Is the Javascript date object always one day off?

There are several crazy things that happen with a JS DATE object that convert strings, for example consider the following date you provided

Note: The following examples may or may not be ONE DAY OFF depending on YOUR timezone and current time.

new Date("2011-09-24"); // Year-Month-Day
// => Fri Sep 23 2011 17:00:00 GMT-0700 (MST) - ONE DAY OFF.

However, if we rearrange the string format to Month-Day-Year...

new Date("09-24-2011");
// => Sat Sep 24 2011 00:00:00 GMT-0700 (MST) - CORRECT DATE.

Another strange one

new Date("2011-09-24");
// => Fri Sep 23 2011 17:00:00 GMT-0700 (MST) - ONE DAY OFF AS BEFORE.

new Date("2011/09/24"); // change from "-" to "/".
// => Sat Sep 24 2011 00:00:00 GMT-0700 (MST) - CORRECT DATE.

We could easily change hyphens in your date "2011-09-24" when making a new date

new Date("2011-09-24".replace(/-/g, '\/')); // => "2011/09/24".
// => Sat Sep 24 2011 00:00:00 GMT-0700 (MST) - CORRECT DATE.

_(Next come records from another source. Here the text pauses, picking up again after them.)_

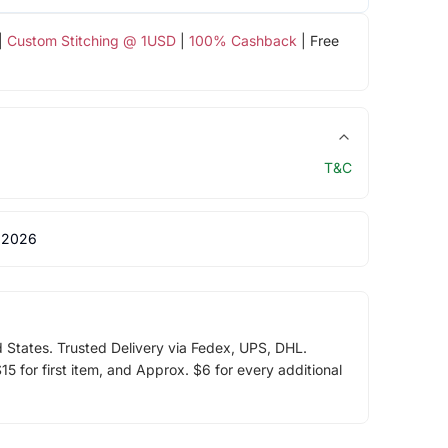
|
Custom Stitching @ 1USD
|
100% Cashback
| Free
T&C
 2026
d States. Trusted Delivery via Fedex, UPS, DHL.
5 for first item, and Approx. $6 for every additional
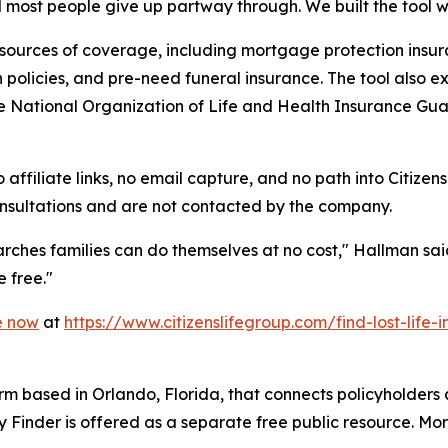
d most people give up partway through. We built the tool 
ources of coverage, including mortgage protection insura
on policies, and pre-need funeral insurance. The tool also 
the National Organization of Life and Health Insurance Gua
 affiliate links, no email capture, and no path into Citizens
consultations and are not contacted by the company.
rches families can do themselves at no cost," Hallman said. 
e free."
e now
at
https://www.citizenslifegroup.com/find-lost-life-
 firm based in Orlando, Florida, that connects policyholders
y Finder is offered as a separate free public resource. Mor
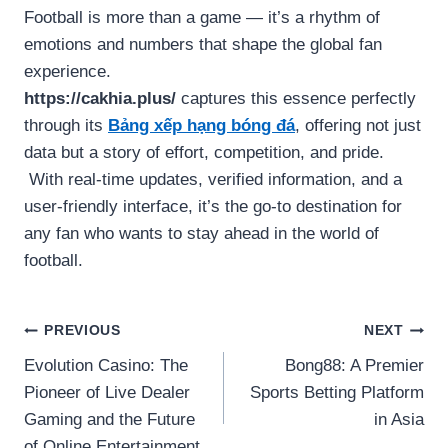
Football is more than a game — it’s a rhythm of
emotions and numbers that shape the global fan
experience.
https://cakhia.plus/
captures this essence perfectly
through its
Bảng xếp hạng bóng đá
, offering not just
data but a story of effort, competition, and pride.
With real-time updates, verified information, and a
user-friendly interface, it’s the go-to destination for
any fan who wants to stay ahead in the world of
football.
Post
PREVIOUS
NEXT
Evolution Casino: The
Bong88: A Premier
navigation
Pioneer of Live Dealer
Sports Betting Platform
Gaming and the Future
in Asia
of Online Entertainment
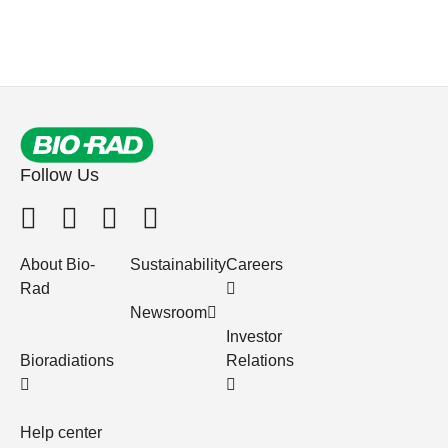
Follow Us
About Bio-
Sustainability
Careers
Rad
Newsroom
Investor
Bioradiations
Relations
Help center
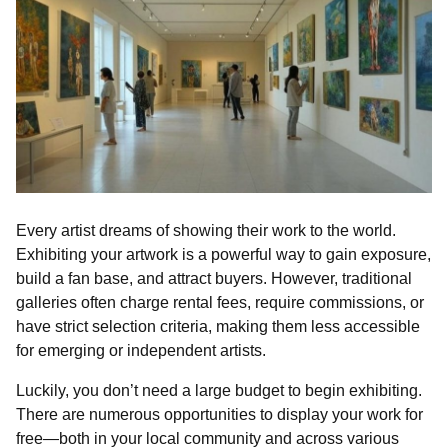
Every artist dreams of showing their work to the world.
Exhibiting your artwork is a powerful way to gain exposure,
build a fan base, and attract buyers. However, traditional
galleries often charge rental fees, require commissions, or
have strict selection criteria, making them less accessible
for emerging or independent artists.
Luckily, you don’t need a large budget to begin exhibiting.
There are numerous opportunities to display your work for
free—both in your local community and across various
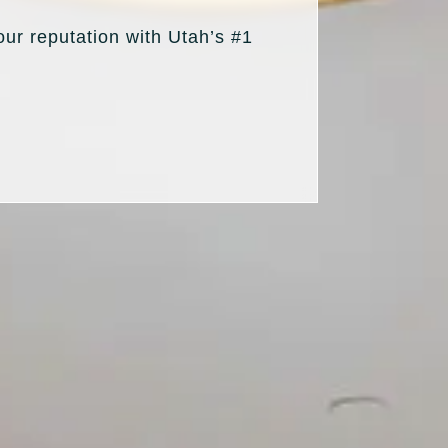
our reputation with Utah’s #1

What if we had a date string like "2011-09-24T00:00:00"

new Date("2011-09-24T00:00:00");
// => Fri Sep 23 2011 17:00:00 GMT-0700 (MST) - ONE DAY OFF.

Now change hyphen to forward slash as before; what happens?

new Date("2011/09/24T00:00:00");
// => Invalid Date.

I typically have to manage the date format 2011-09-24T00:00:00 so this is what I do.

new Date("2011-09-24T00:00:00".replace(/-/g, '\/').replace(/T.+/, ''));
// => Sat Sep 24 2011 00:00:00 GMT-0700 (MST) - CORRECT DATE.

UPDATE

If you provide separate arguments to the Date constructor you can get other useful outputs as described below

Note: arguments can be of type Number or String. I'll show examples with mixed values.

Get the first month and day of a given year

new Date(2011, 0); // Normal behavior as months in this case are zero based.
// => Sat Jan 01 2011 00:00:00 GMT-0700 (MST)

Get the last month and day of a year

new Date((2011 + 1), 0, 0); // The second zero roles back one day into the previous month's last day.
// => Sat Dec 31 2011 00:00:00 GMT-0700 (MST)

Example of Number, String arguments. Note the month is March because zero based months again.

new Date(2011, "02"); 
// => Tue Mar 01 2011 00:00:00 GMT-0700 (MST)

If we do the same thing but with a day of zero, we get something different.

new Date(2011, "02", 0); // Again the zero roles back from March to the last day of February.
// => Mon Feb 28 2011 00:00:00 GMT-0700 (MST)

Adding a day of zero to any year and month argument will get the last day of the previous month. If you continue with negative numbers you can continue rolling back another day

new Date(2011, "02", -1);
// => Sun Feb 27 2011 00:00:00 GMT-0700 (MST)

Notice that Eastern Daylight Time is -4 hours and that the hours on the date you're getting back are 20.

20h + 4h = 24h

which is midnight of 2011-09-24. The date was parsed in UTC (GMT) because you provided a date-only string without any time zone indicator. If you had given a date/time string w/o an indicator instead (new Date("2011-09-24T00:00:00")), it would have been parsed in your local timezone. (Historically there have been inconsistencies there, not least because the spec changed more than once, but modern browsers should be okay; or you can always include a timezone indicator.)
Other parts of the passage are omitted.